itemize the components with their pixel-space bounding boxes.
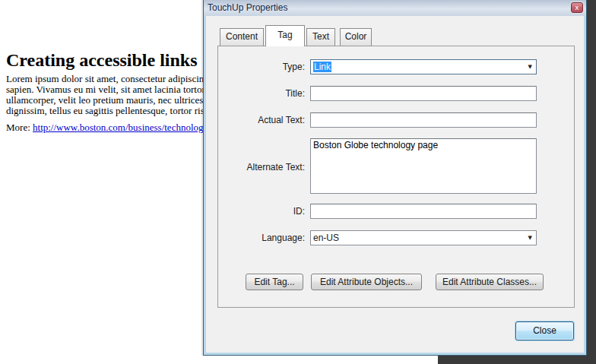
paragraph-line: dignissim, tellus eu sagittis pellentesq… [6, 106, 216, 116]
alternate-text-label: Alternate Text: [214, 162, 305, 173]
language-combobox[interactable]: en-US ▼ [310, 230, 537, 245]
document-paragraph: Lorem ipsum dolor sit amet, consectetur … [6, 74, 216, 116]
acrobat-workspace: Creating accessible links Lorem ipsum do… [0, 0, 596, 364]
chevron-down-icon[interactable]: ▼ [528, 236, 532, 241]
touchup-properties-dialog: TouchUp Properties x Content Tag Text Co… [203, 0, 587, 356]
edit-attribute-objects-button[interactable]: Edit Attribute Objects... [311, 274, 422, 290]
edit-tag-button[interactable]: Edit Tag... [246, 274, 303, 290]
dialog-titlebar[interactable]: TouchUp Properties x [204, 0, 586, 16]
document-hyperlink[interactable]: http://www.boston.com/business/technolog… [33, 122, 211, 133]
alternate-text-textarea[interactable]: Boston Globe technology page [310, 138, 537, 194]
dialog-body: Content Tag Text Color Type: Link ▼ Titl… [206, 16, 584, 353]
type-combobox[interactable]: Link ▼ [310, 59, 537, 74]
actual-text-label: Actual Text: [214, 115, 305, 125]
type-label: Type: [214, 62, 305, 72]
paragraph-line: sapien. Vivamus eu mi velit, sit amet la… [6, 84, 216, 95]
title-input[interactable] [310, 86, 537, 101]
id-input[interactable] [310, 204, 537, 219]
title-label: Title: [214, 88, 305, 99]
type-selected-value: Link [313, 62, 331, 72]
close-icon[interactable]: x [571, 2, 583, 13]
tab-content[interactable]: Content [220, 28, 264, 46]
id-label: ID: [214, 206, 305, 217]
tab-tag[interactable]: Tag [265, 25, 305, 46]
more-label: More: [6, 122, 33, 133]
language-selected-value: en-US [313, 233, 339, 243]
tab-color[interactable]: Color [340, 28, 372, 46]
paragraph-line: Lorem ipsum dolor sit amet, consectetur … [6, 74, 216, 84]
actual-text-input[interactable] [310, 112, 537, 128]
tab-text[interactable]: Text [306, 28, 335, 46]
edit-attribute-classes-button[interactable]: Edit Attribute Classes... [436, 274, 544, 290]
dialog-title: TouchUp Properties [208, 2, 287, 13]
language-label: Language: [214, 233, 305, 243]
chevron-down-icon[interactable]: ▼ [528, 65, 532, 70]
more-line: More: http://www.boston.com/business/tec… [6, 122, 211, 134]
document-heading: Creating accessible links [6, 50, 198, 71]
close-button[interactable]: Close [515, 321, 574, 340]
paragraph-line: ullamcorper, velit leo pretium mauris, n… [6, 95, 216, 106]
***
* [WHAT YOU NEED TO DO]
Images stay out; everything else in the records must be given again exactly.

* [RESULT FOR THIS EXERCISE]
itemize the components with their pixel-space bounding boxes.
paragraph-line: dignissim, tellus eu sagittis pellentesq… [6, 106, 216, 116]
alternate-text-label: Alternate Text: [214, 162, 305, 173]
language-combobox[interactable]: en-US ▼ [310, 230, 537, 245]
document-paragraph: Lorem ipsum dolor sit amet, consectetur … [6, 74, 216, 116]
acrobat-workspace: Creating accessible links Lorem ipsum do… [0, 0, 596, 364]
chevron-down-icon[interactable]: ▼ [528, 236, 532, 241]
touchup-properties-dialog: TouchUp Properties x Content Tag Text Co… [203, 0, 587, 356]
edit-attribute-objects-button[interactable]: Edit Attribute Objects... [311, 274, 422, 290]
edit-tag-button[interactable]: Edit Tag... [246, 274, 303, 290]
dialog-titlebar[interactable]: TouchUp Properties x [204, 0, 586, 16]
document-hyperlink[interactable]: http://www.boston.com/business/technolog… [33, 122, 211, 133]
alternate-text-textarea[interactable]: Boston Globe technology page [310, 138, 537, 194]
dialog-body: Content Tag Text Color Type: Link ▼ Titl… [206, 16, 584, 353]
type-combobox[interactable]: Link ▼ [310, 59, 537, 74]
actual-text-label: Actual Text: [214, 115, 305, 125]
type-label: Type: [214, 62, 305, 72]
paragraph-line: sapien. Vivamus eu mi velit, sit amet la… [6, 84, 216, 95]
title-input[interactable] [310, 86, 537, 101]
id-input[interactable] [310, 204, 537, 219]
title-label: Title: [214, 88, 305, 99]
type-selected-value: Link [313, 62, 331, 72]
close-icon[interactable]: x [571, 2, 583, 13]
tab-content[interactable]: Content [220, 28, 264, 46]
id-label: ID: [214, 206, 305, 217]
tab-tag[interactable]: Tag [265, 25, 305, 46]
more-label: More: [6, 122, 33, 133]
language-selected-value: en-US [313, 233, 339, 243]
tab-color[interactable]: Color [340, 28, 372, 46]
paragraph-line: Lorem ipsum dolor sit amet, consectetur … [6, 74, 216, 84]
actual-text-input[interactable] [310, 112, 537, 128]
tab-text[interactable]: Text [306, 28, 335, 46]
edit-attribute-classes-button[interactable]: Edit Attribute Classes... [436, 274, 544, 290]
dialog-title: TouchUp Properties [208, 2, 287, 13]
language-label: Language: [214, 233, 305, 243]
chevron-down-icon[interactable]: ▼ [528, 65, 532, 70]
more-line: More: http://www.boston.com/business/tec… [6, 122, 211, 134]
document-heading: Creating accessible links [6, 50, 198, 71]
close-button[interactable]: Close [515, 321, 574, 340]
paragraph-line: ullamcorper, velit leo pretium mauris, n… [6, 95, 216, 106]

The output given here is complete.